I work for a company that produces a large, 13-year-old web application. Lately, I've taken on the task of trying to get some kind of User Experience guidelines going for the system - something that hasn't really been worried about here before (Pretty much everyone here is a backend developer, no one has ever really worried about UX beyond "is it somehow possible to do what the user wants to do?").
One problem I've identified is our use of buttons, and it's giving me some trouble.
As we know from various design principles, having a whole bunch of options for a user that all look the same, but do different things, is bad. Cool.
Here's what part of our system currently looks like (Button names substituted, obviously):
This is just one, fairly minor example (we've got much worse) of a pervasive problem across our system.
I should note at this point that our system is mainly used by highly inexperienced computer users, who will not necessarily be familiar with common UI conventions. However, it forms the core of our users' day to day job, and they therefore become very familiar with the particular part of it that they use.
What changes can I recommend to our approach to using buttons that:
- Would make pages such as the one above much more clear in their purpose.
- Would allow much quicker use of the system with less effort.

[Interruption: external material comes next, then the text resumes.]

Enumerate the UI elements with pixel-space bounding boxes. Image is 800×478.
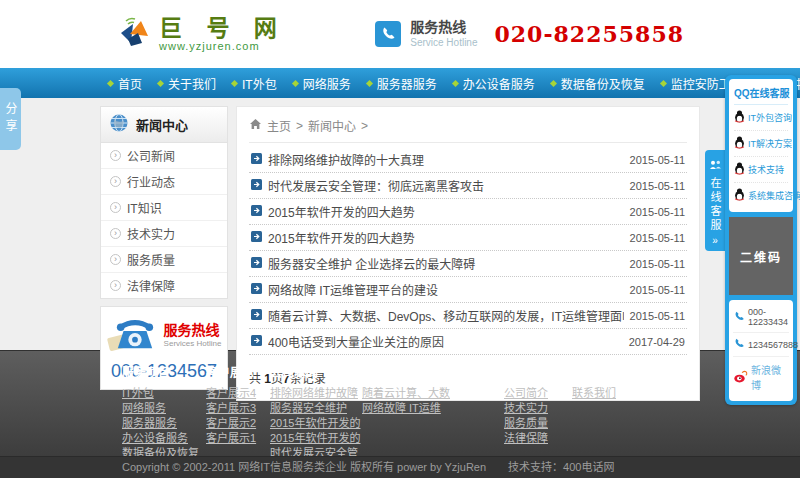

- Doesn't alienate the highly experienced users of our system who - while very knowledgable about the way our system currently works, are not fast to learn "new" systems, or adapt to change in our product, at all.
For bonus marks: in the general case, how does one alter bad design (that is understood and used fairly efficiently by experienced users simply due to their massive amounts of repetition of a task) without alienating experienced users in favour of inexperienced ones?